I really haven't heard a viable argument for why we wouldn't develop these resources. That question, IMHO, is more valid and harder to answer than why we would.
First, there are potential environmental consequences and the recent ExxonMobil decision regarding their financial liability for the Exxon Valdez event has not added to the perception of the petroleum industry being environmentally responsible. The petroleum industry, in spite of Bot's protestations suggesting otherwise, has earned the reputation for being a "do it now and worry about the consequences later" based organization. And when the consequences later are delayed in court for decades and then reduced to a mere slap on the wrist it just doesn't inspire confidence if you enjoy the natural beauty of your environment without oil pollution or if you merely live nearby.
But, pollution concerns aside, what is the point? If these environmentally sensitive areas were able to support a strategy to make the United States actually less dependent on the Middle East for oil for more than a short period of time, it might make sense. But they won't. And, they won't make the price of oil budge on the open market. Every open market barrel we don't buy will be snapped up the India or China or Europe or someone else. Which means every barrel of domestic oil will be priced according to the open market. Which means the consumer of this domestic oil in America will see nothing in the way of a price drop.

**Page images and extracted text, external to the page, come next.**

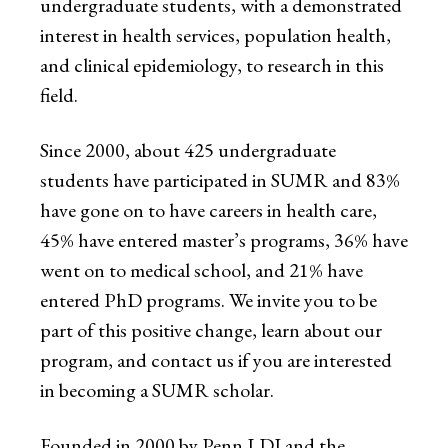
undergraduate students, with a demonstrated
interest in health services, population health,
and clinical epidemiology, to research in this
field.
Since 2000, about 425 undergraduate
students have participated in SUMR and 83%
have gone on to have careers in health care,
45% have entered master’s programs, 36% have
went on to medical school, and 21% have
entered PhD programs. We invite you to be
part of this positive change, learn about our
program, and contact us if you are interested
in becoming a SUMR scholar.
Founded in 2000 by Penn LDI and the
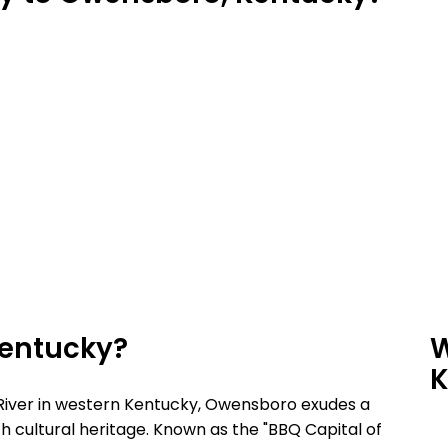
Kentucky?
W
K
 River in western Kentucky, Owensboro exudes a
h cultural heritage. Known as the "BBQ Capital of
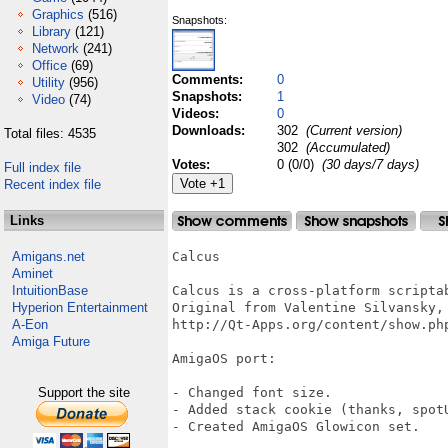
Graphics
(516)
Snapshots:
Library
(121)
Network
(241)
Office
(69)
Comments:
0
Utility
(956)
Snapshots:
1
Video
(74)
Videos:
0
Downloads:
302
(Current version)
Total files: 4535
302
(Accumulated)
Votes:
0 (0/0)
(30 days/7 days)
Full index file
Recent index file
Links
Amigans.net
Calcus

Aminet
IntuitionBase
Calcus is a cross-platform scripta
Hyperion Entertainment
Original from Valentine Silvansky, 
A-Eon
http://Qt-Apps.org/content/show.php
Amiga Future
AmigaOS port:

Support the site
- Changed font size.

- Added stack cookie (thanks, spotU
- Created AmigaOS Glowicon set.
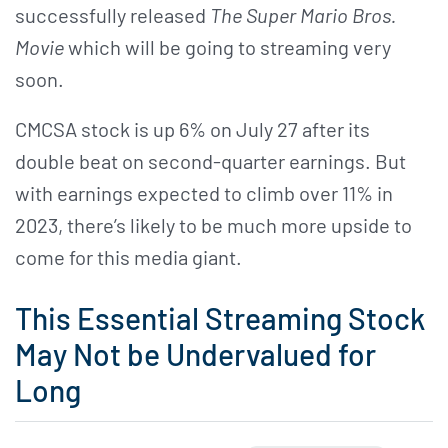
successfully released
The Super Mario Bros.
Movie
which will be going to streaming very
soon.
CMCSA stock is up 6% on July 27 after its
double beat on second-quarter earnings. But
with earnings expected to climb over 11% in
2023, there’s likely to be much more upside to
come for this media giant.
This Essential Streaming Stock
May Not be Undervalued for
Long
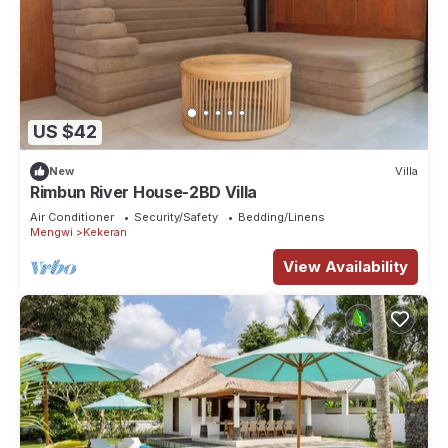
US $42
New
Villa
Rimbun River House-2BD Villa
Air Conditioner
Security/Safety
Bedding/Linens
Mengwi
Kekeran
View Availability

In the scheme of considering domestic oil deposits a strategically valuable commodity, there is no reason if it has no lasting or significant effect on the price of open market oil, or the continued availability of oil, why these domestic resources owned by the collective citizens of the Unites States of America should be turned over to petroleum companies to convert to cash, just because gas costs $4.50 a gallon. Other countries pay twice that and have a similar or better standard of living. High energy prices has brought about conservation means instead of a steely eyed focus only on enabling more consumption. And their approach works now, and will work even better when there is actually less oil to go around.
So, the reason you see no point to debate here isn't because there isn't one. It is because the real debate has been stifled while the usual "libs" vs. "neocons" argument has diverted everyone's attention from the real issue. There is a dwindling supply of oil, we import the large majority of the oil we now consume from other oil-rich, for the moment, countries like most of Europe and India and China. Energy fuels our economic engine, it is the technical development in our lifetimes most responsible for our present day way of life. Yet we have no energy policy, as a nation, to secure our future. Instead we get wrapped up in petty partisan political bickering while the opportunity to head of the looming crisis with the least disruption, and possible growth opportunity that will overshadow the 1960's Space Race, to our economic engine and our way of life.
Yeah, let's ignore the strategic importance of using Middle East oil first and buy the fabricated just for us story about how offshore oil will lower prices and ensure we become less dependent on Middle East oil. Again.